WHAT TO WORK ON | When the line with "IRE BRUT MINIMUM" turns up below, begin repeating exactly, and carry on through the line with "SING ON TOUR(シング・オン・ツアー)"; no pictures go into the copy.

[Dataset entries]
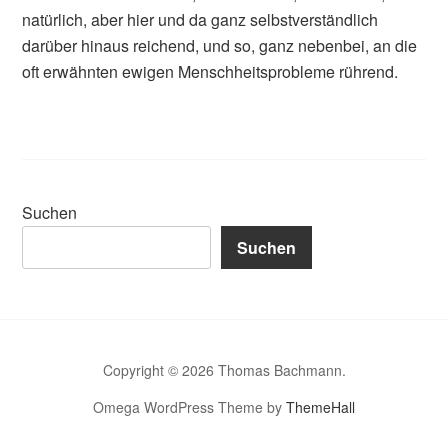
natürlich, aber hier und da ganz selbstverständlich
darüber hinaus reichend, und so, ganz nebenbei, an die
oft erwähnten ewigen Menschheitsprobleme rührend.
Suchen
Suchen
Copyright © 2026 Thomas Bachmann.
Omega WordPress Theme by
ThemeHall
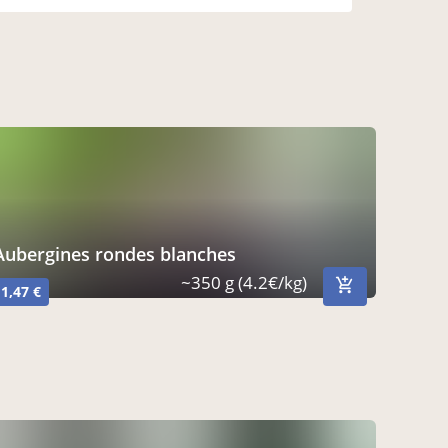
aubergines rondes blanches
~350 g (4.2€/kg)
1,47 €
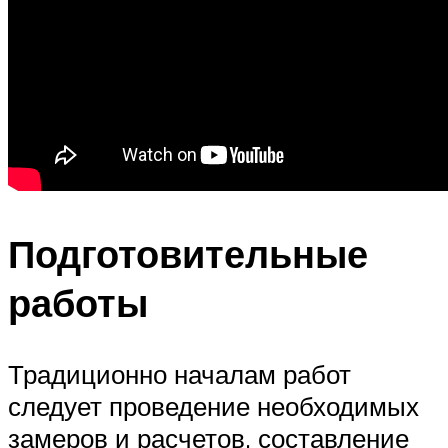
Подготовительные
работы
Традиционно началам работ
следует проведение необходимых
замеров и расчетов, составление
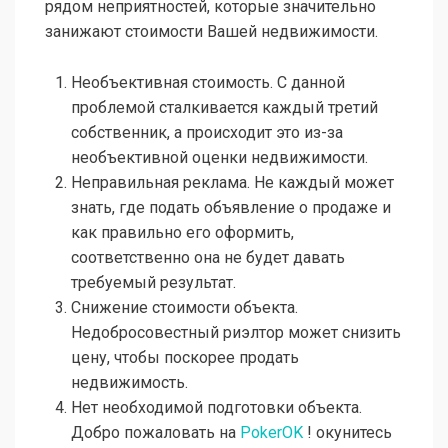
рядом неприятностей, которые значительно
занижают стоимости Вашей недвижимости.
Необъективная стоимость. С данной
проблемой сталкивается каждый третий
собственник, а происходит это из-за
необъективной оценки недвижимости.
Неправильная реклама. Не каждый может
знать, где подать объявление о продаже и
как правильно его оформить,
соответственно она не будет давать
требуемый результат.
Снижение стоимости объекта.
Недобросовестный риэлтор может снизить
цену, чтобы поскорее продать
недвижимость.
Нет необходимой подготовки объекта.
Добро пожаловать на
PokerOK
! окунитесь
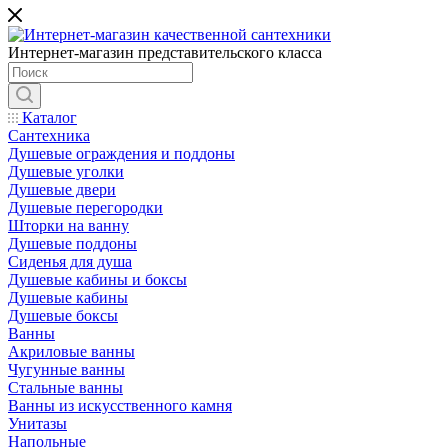
Интернет-магазин представительского класса
Каталог
Сантехника
Душевые ограждения и поддоны
Душевые уголки
Душевые двери
Душевые перегородки
Шторки на ванну
Душевые поддоны
Сиденья для душа
Душевые кабины и боксы
Душевые кабины
Душевые боксы
Ванны
Акриловые ванны
Чугунные ванны
Стальные ванны
Ванны из искусственного камня
Унитазы
Напольные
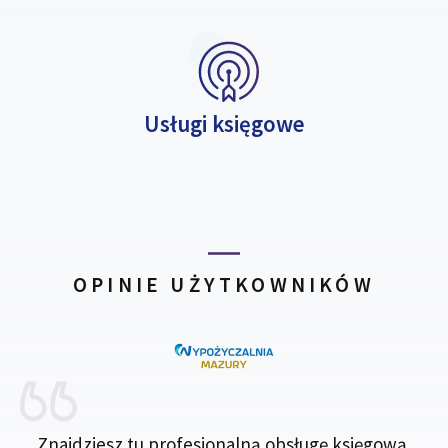
Usługi księgowe
OPINIE UŻYTKOWNIKÓW
Znajdziesz tu profesjonalną obsługę księgową.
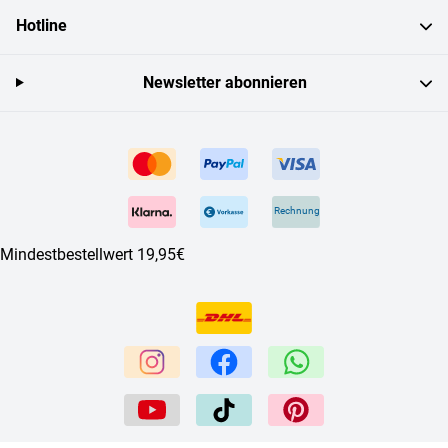
Hotline
Newsletter abonnieren
Rechnung
Mindestbestellwert 19,95€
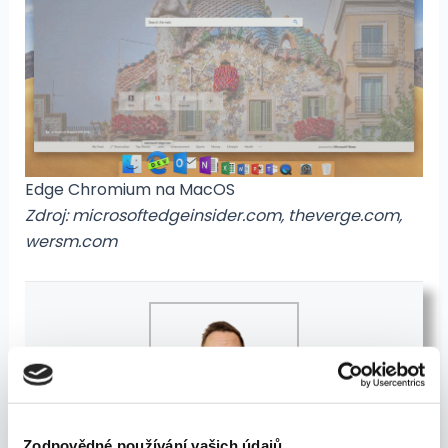
Edge Chromium na MacOS
Zdroj: microsoftedgeinsider.com, theverge.com,
wersm.com
Zodpovědné používání vašich údajů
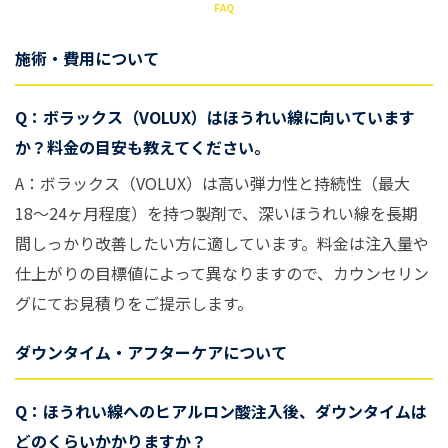
FAQ
施術・費用について
Q：ボラックス（VOLUX）はほうれい線に向いています
か？料金の目安も教えてください。
A：ボラックス（VOLUX）は高い弾力性と持続性（最大
18〜24ヶ月程度）を持つ製剤で、深いほうれい線を長期
間しっかり改善したい方に適しています。料金は注入量や
仕上がりの目標値によって異なりますので、カウンセリン
グにてお見積りをご提示します。
ダウンタイム・アフターケアについて
Q：ほうれい線へのヒアルロン酸注入後、ダウンタイムは
どのくらいかかりますか？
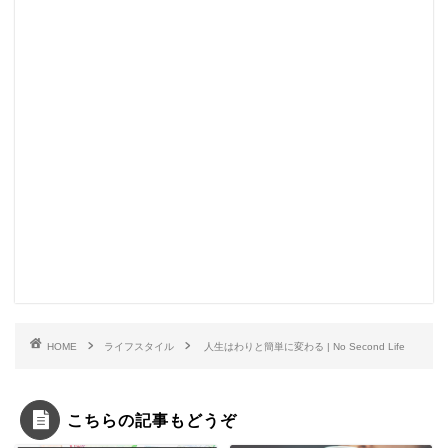
HOME
ライフスタイル
人生はわりと簡単に変わる | No Second Life
こちらの記事もどうぞ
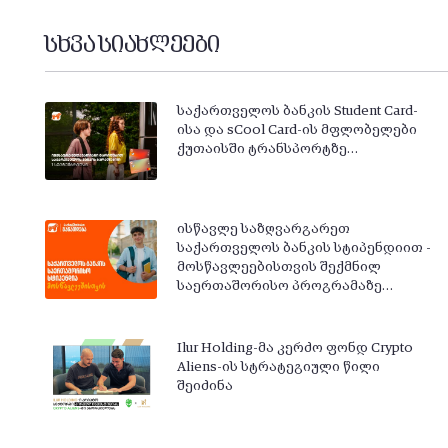
სხვა სიახლეები
საქართველოს ბანკის Student Card-
ისა და sCool Card-ის მფლობელები
ქუთაისში ტრანსპორტზე…
ისწავლე საზღვარგარეთ
საქართველოს ბანკის სტიპენდიით -
მოსწავლეებისთვის შექმნილ
საერთაშორისო პროგრამაზე…
Ilur Holding-მა კერძო ფონდ Crypto
Aliens-ის სტრატეგიული წილი
შეიძინა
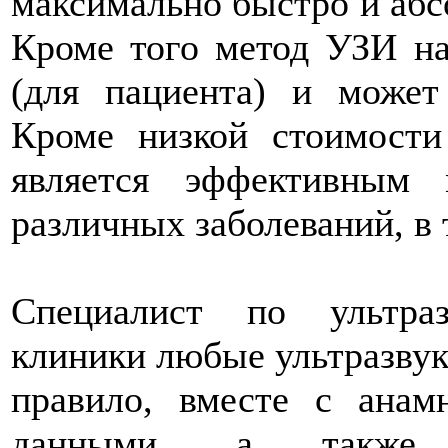
максимально быстро и абс
Кроме того метод УЗИ на
(для пациента) и может 
Кроме низкой стоимост
является эффективным 
различных заболеваний, в 
Специалист по ультра
клиники любые ультразвук
правило, вместе с анам
данными, а также 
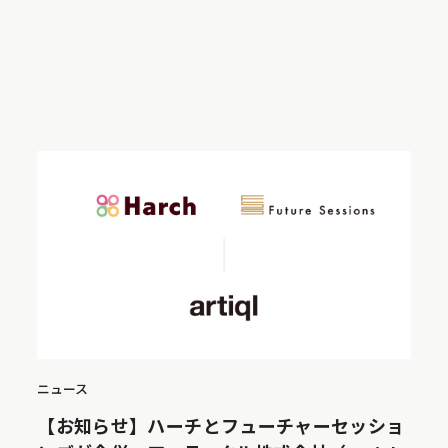
ニュース
【お知らせ】ハーチとフューチャーセッショ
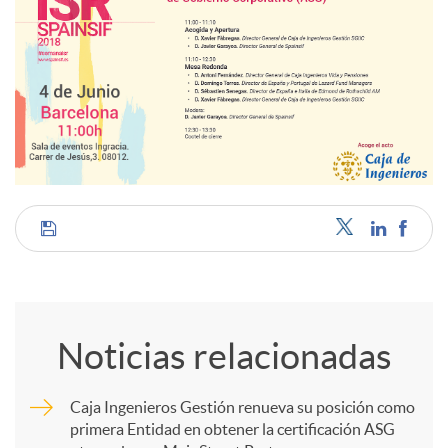
C
o
Noticias relacionadas
m
Caja Ingenieros Gestión renueva su posición como
primera Entidad en obtener la certificación ASG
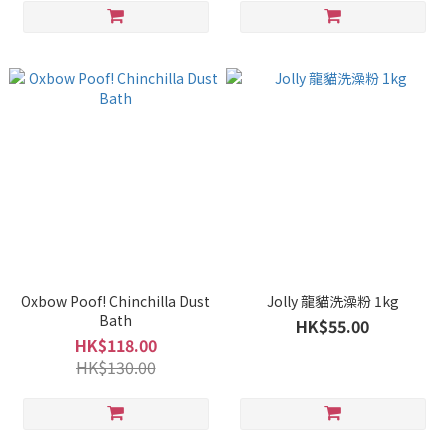
Oxbow Poof! Chinchilla Dust
Jolly 龍貓洗澡粉 1kg
Bath
HK$55.00
HK$118.00
HK$130.00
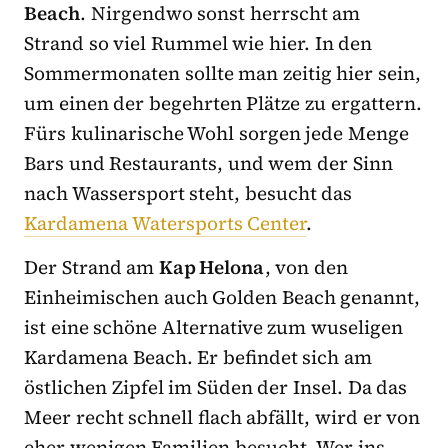
Beach
. Nirgendwo sonst herrscht am
Strand so viel Rummel wie hier. In den
Sommermonaten sollte man zeitig hier sein,
um einen der begehrten Plätze zu ergattern.
Fürs kulinarische Wohl sorgen jede Menge
Bars und Restaurants, und wem der Sinn
nach Wassersport steht, besucht das
Kardamena Watersports Center
.
Der Strand am
Kap Helona
, von den
Einheimischen auch Golden Beach genannt,
ist eine schöne Alternative zum wuseligen
Kardamena Beach. Er befindet sich am
östlichen Zipfel im Süden der Insel. Da das
Meer recht schnell flach abfällt, wird er von
eher wenigen Familien besucht. Wer ins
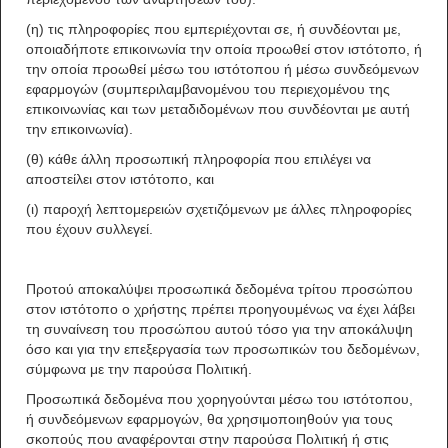
(η) τις πληροφορίες που εμπεριέχονται σε, ή συνδέονται με,
οποιαδήποτε επικοινωνία την οποία προωθεί στον ιστότοπο, ή
την οποία προωθεί μέσω του ιστότοπου ή μέσω συνδεόμενων
εφαρμογών (συμπεριλαμβανομένου του περιεχομένου της
επικοινωνίας και των μεταδιδομένων που συνδέονται με αυτή
την επικοινωνία).
(θ) κάθε άλλη προσωπική πληροφορία που επιλέγει να
αποστείλει στον ιστότοπο, και
(ι) παροχή λεπτομερειών σχετιζόμενων με άλλες πληροφορίες
που έχουν συλλεγεί.
Προτού αποκαλύψει προσωπικά δεδομένα τρίτου προσώπου
στον ιστότοπο ο χρήστης πρέπει προηγουμένως να έχει λάβει
τη συναίνεση του προσώπου αυτού τόσο για την αποκάλυψη
όσο και για την επεξεργασία των προσωπικών του δεδομένων,
σύμφωνα με την παρούσα Πολιτική.
Προσωπικά δεδομένα που χορηγούνται μέσω του ιστότοπου,
ή συνδεόμενων εφαρμογών, θα χρησιμοποιηθούν για τους
σκοπούς που αναφέρονται στην παρούσα Πολιτική ή στις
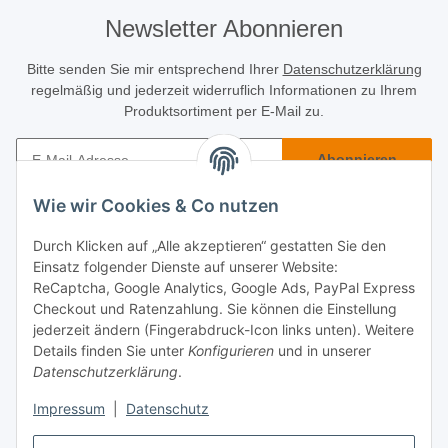
Newsletter Abonnieren
Bitte senden Sie mir entsprechend Ihrer
Datenschutzerklärung
regelmäßig und jederzeit widerruflich Informationen zu Ihrem
Produktsortiment per E-Mail zu.
Abonnieren
Newsletter Abonnieren
Wie wir Cookies & Co nutzen
Käuferinfo
Durch Klicken auf „Alle akzeptieren“ gestatten Sie den
Einsatz folgender Dienste auf unserer Website:
Informatives
ReCaptcha, Google Analytics, Google Ads, PayPal Express
Checkout und Ratenzahlung. Sie können die Einstellung
jederzeit ändern (Fingerabdruck-Icon links unten). Weitere
Rechtliches
Details finden Sie unter
Konfigurieren
und in unserer
Datenschutzerklärung
.
Impressum
|
Datenschutz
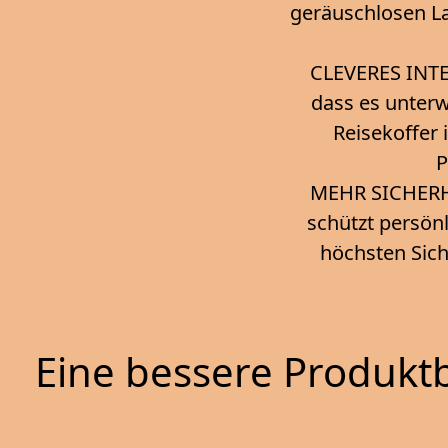
geräuschlosen L
CLEVERES INTER
dass es unterw
Reisekoffer
P
MEHR SICHERHE
schützt persön
höchsten Sich
Eine bessere Produktb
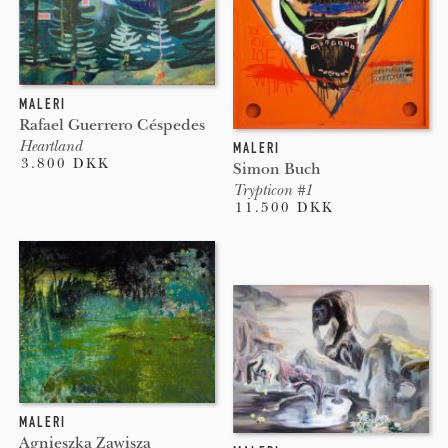
MALERI
Rafael Guerrero Céspedes
Heartland
MALERI
3.800 DKK
Simon Buch
Trypticon #1
11.500 DKK
MALERI
Agnieszka Zawisza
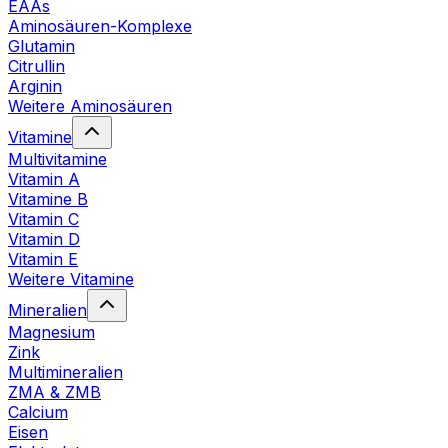
EAAs
Aminosäuren-Komplexe
Glutamin
Citrullin
Arginin
Weitere Aminosäuren
Vitamine
Multivitamine
Vitamin A
Vitamine B
Vitamin C
Vitamin D
Vitamin E
Weitere Vitamine
Mineralien
Magnesium
Zink
Multimineralien
ZMA & ZMB
Calcium
Eisen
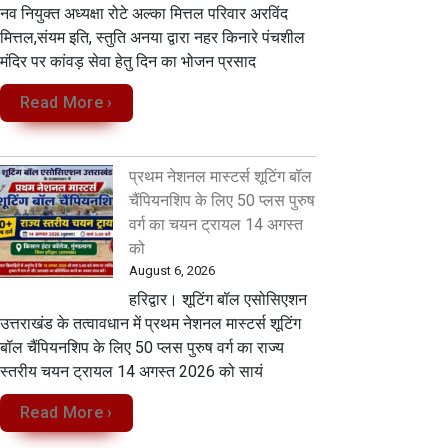
नव नियुक्त अध्यक्षा रोटे अल्का मित्तल परिवार अरविंद
मित्तल,संयम इति, स्तुति अनया द्वारा नहर किनारे पंचशील
मंदिर पर कांवड़ सेवा‌ हेतु दिन का भोजन प्रसाद
Read More ›
प्रथम नेशनल मास्टर्स शूटिंग बॉल
चैंपियनशिप के लिए 50 प्लस पुरुष
वर्ग का चयन ट्रायल 14 अगस्त
को
August 6, 2026
हरिद्वार। शूटिंग बॉल एसोसिएशन
उत्तराखंड के तत्वावधान में प्रथम नेशनल मास्टर्स शूटिंग
बॉल चैंपियनशिप के लिए 50 प्लस पुरुष वर्ग का राज्य
स्तरीय चयन ट्रायल 14 अगस्त 2026 को सायं
Read More ›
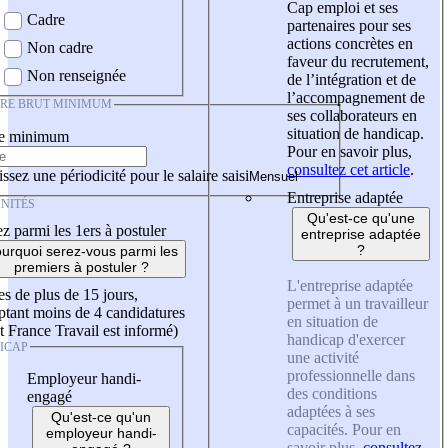
Cap emploi et ses
Cadre
partenaires pour ses
actions concrètes en
Non cadre
faveur du recrutement,
Non renseignée
de l’intégration et de
l’accompagnement de
IRE BRUT MINIMUM
ses collaborateurs en
situation de handicap.
re minimum
Pour en savoir plus,
consultez cet article
.
ssez une périodicité pour le salaire saisi
Entreprise adaptée
NITÉS
Qu'est-ce qu'une
z parmi les 1ers à postuler
entreprise adaptée
?
urquoi serez-vous parmi les
premiers à postuler ?
L'entreprise adaptée
es de plus de 15 jours,
permet à un travailleur
tant moins de 4 candidatures
en situation de
t France Travail est informé)
handicap d'exercer
ICAP
une activité
professionnelle dans
Employeur handi-
des conditions
engagé
adaptées à ses
Qu'est-ce qu'un
capacités. Pour en
employeur handi-
savoir plus,
consultez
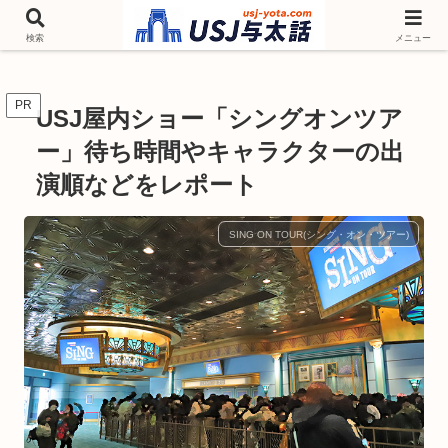
チケットやシーズンイベント ニンテンドーワールド アトラクションなどユニ
バを歩いて情報収集しています
検索
メニュー
PR
USJ屋内ショー「シングオンツア
ー」待ち時間やキャラクターの出
演順などをレポート
SING ON TOUR(シング・オン・ツアー)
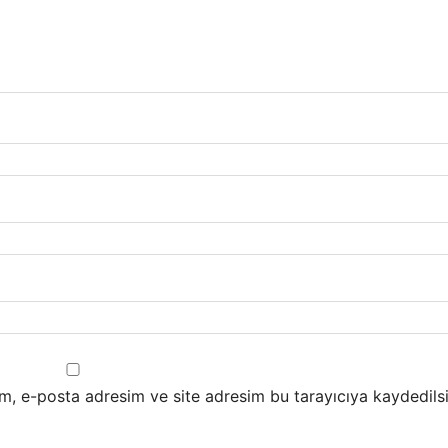
m, e-posta adresim ve site adresim bu tarayıcıya kaydedilsi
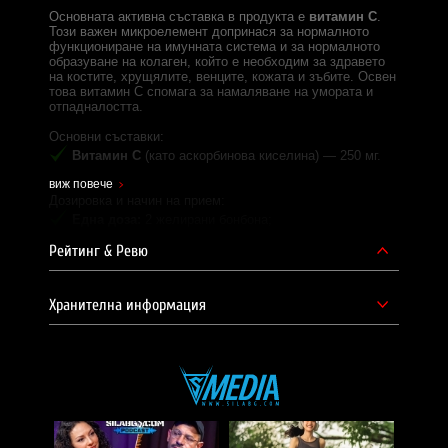
Основната активна съставка в продукта е
витамин C
.
Този важен микроелемент допринася за нормалното
функциониране на имунната система и за нормалното
образуване на колаген, който е необходим за здравето
на костите, хрущялите, венците, кожата и зъбите. Освен
това витамин C спомага за намаляване на умората и
отпадналостта.
Основни съставки:
Витамин C
(като аскорбинова киселина) — 250 мг.
виж повече
Дозировка и начин на прием:
Една доза:
2 желирани бонбона;
Рейтинг & Ревю
Дози в опаковка:
30;
Начин на употреба:
приемайте по 2 желирани
бонбона дневно, като ги сдъвквате добре преди
Хранителна информация
поглъщане.
Често задавани въпроси:
Какво е предимството на желираните бонбони пред
традиционните таблетки или витамин C на прах?
Желираните бонбони са удобна за дъвчене форма и
предлагат лесен, приятен начин за прием на витамин C.
Колко дълго може да се приемат желираните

EXERCISE OUTPUT |
IRE BRUT MINIMUM
ses collaborateurs en
situation de handicap.
re minimum
Pour en savoir plus,
consultez cet article
.
ssez une périodicité pour le salaire saisi
Entreprise adaptée
NITÉS
Qu'est-ce qu'une
z parmi les 1ers à postuler
entreprise adaptée
?
urquoi serez-vous parmi les
premiers à postuler ?
L'entreprise adaptée
es de plus de 15 jours,
permet à un travailleur
tant moins de 4 candidatures
en situation de
t France Travail est informé)
handicap d'exercer
ICAP
une activité
professionnelle dans
Employeur handi-
des conditions
engagé
adaptées à ses
Qu'est-ce qu'un
capacités. Pour en
employeur handi-
savoir plus,
consultez
チケットやシーズンイベント ニンテンドーワールド アトラクションなどユニ
バを歩いて情報収集しています
検索
メニュー
PR
USJ屋内ショー「シングオンツア
ー」待ち時間やキャラクターの出
演順などをレポート
SING ON TOUR(シング・オン・ツアー)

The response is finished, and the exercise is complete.